Reporter: On the issue of hallucinations, I wonder how you think about it, especially in a mission-critical matter like health care, where you have to be 100% right. Is that solvable? What do you think?

Jensen Huang: yes, I'm very grateful for that question. The hallucination is very solvable, not on its own, but it is easily resolved. If you say every answer, you first have to look up the answer. So, this is called retrieval enhancement generation. Now, there are still some weaknesses in search generation, but the basic concepts make sense anyway. So, you can't make up an answer, if you make a web query, it should search first, and then from the search, the AI reads the answer. Don't make it up. Simply read the answers from the web, and from what you read, prioritize the ones that you think will best answer my question, the most accurate, the most truthful. Maybe it knows something about a website, or maybe it just knows something is wrong in the description, so it's going to reject the answer and find the answer that makes the most sense, and then describe it to you.

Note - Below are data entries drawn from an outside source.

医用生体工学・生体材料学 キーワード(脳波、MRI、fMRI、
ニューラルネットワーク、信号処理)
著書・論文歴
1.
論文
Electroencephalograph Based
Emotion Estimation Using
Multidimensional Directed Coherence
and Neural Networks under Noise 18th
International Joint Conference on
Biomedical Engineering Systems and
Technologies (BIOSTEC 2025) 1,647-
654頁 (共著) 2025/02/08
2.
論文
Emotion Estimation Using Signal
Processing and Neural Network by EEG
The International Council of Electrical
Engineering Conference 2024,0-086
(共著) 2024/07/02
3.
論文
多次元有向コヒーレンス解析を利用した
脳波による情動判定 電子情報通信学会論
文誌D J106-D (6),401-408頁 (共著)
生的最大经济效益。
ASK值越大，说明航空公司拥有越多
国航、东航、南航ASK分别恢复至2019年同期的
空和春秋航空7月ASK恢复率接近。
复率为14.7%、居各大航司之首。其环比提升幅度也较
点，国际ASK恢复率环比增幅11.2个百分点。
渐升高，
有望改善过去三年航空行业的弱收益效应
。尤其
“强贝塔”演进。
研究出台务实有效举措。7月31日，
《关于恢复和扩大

Actually, if the answer is really important to you, this AI can't answer something that isn't true to you. It first conducts research, determines which answer is the best, and then summarizes it for you. It's going to be studied. So now, let's say you don't have a chatbot, which is actually a research assistant doing a summary for you. Depending on the criticality of the information, I may insist that you always do your research before answering me. It's not a big deal. For example, if I'm just wondering, I know these answers are common sense, it's just that I'm not sure exactly what they are. For example, what is the temperature of hot tea? I'm not sure. If you're not sure, you can check it out first.

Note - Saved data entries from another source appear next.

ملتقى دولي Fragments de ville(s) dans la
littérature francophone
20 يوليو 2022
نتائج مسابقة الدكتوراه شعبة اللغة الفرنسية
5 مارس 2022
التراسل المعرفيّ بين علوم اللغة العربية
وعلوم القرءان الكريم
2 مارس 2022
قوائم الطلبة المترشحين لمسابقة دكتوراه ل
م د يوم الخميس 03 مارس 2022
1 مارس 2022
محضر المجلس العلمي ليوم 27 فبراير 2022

Reporter: I'm wondering how you estimate the computing needs when building a platform like Blackwell, or just add computing power to infinity as fast as possible. If it's the latter, how do you think about it from a power and sustainability perspective?

Jensen Huang: The answer is very simple. We have to figure out where our physical limits are and push as far as we can to those physical limits while surpassing them. So, how do we go beyond the limits of physics? The way to go beyond the limits of physics is to make things more energy efficient. So the first thing we do is make things more energy efficient. Actually, the example I showed yesterday is that it takes about 90 days to train GPT-4. With Hopper, it will take 8000 GPUs 90 days to train GPT-4, and with Blackwell, only 2000 Blackwell, 4 megawatts, 11 megawatts less than training GPT-4, the same amount of time. So we made Blackwell, and with more energy efficiency, we can push the limits. Energy efficiency and cost efficiency are top priorities. I also demonstrated that it can generate tokens for large language models up to 30 times faster. In other words, we've made it 30 times faster, which means we save a lot of energy while doing so, and it takes 30 times less energy to produce the same token. Energy efficiency and cost efficiency are actually at the heart of everything we do, and that's actually primary.

Visual China data map

Reporter: You mentioned that a lot of industries have the potential to experience a ChatGPT-style moment, and obviously, you're trying to make that happen in many industries. Can you pick out an industry that you think will be the first big breakthrough that really excites you?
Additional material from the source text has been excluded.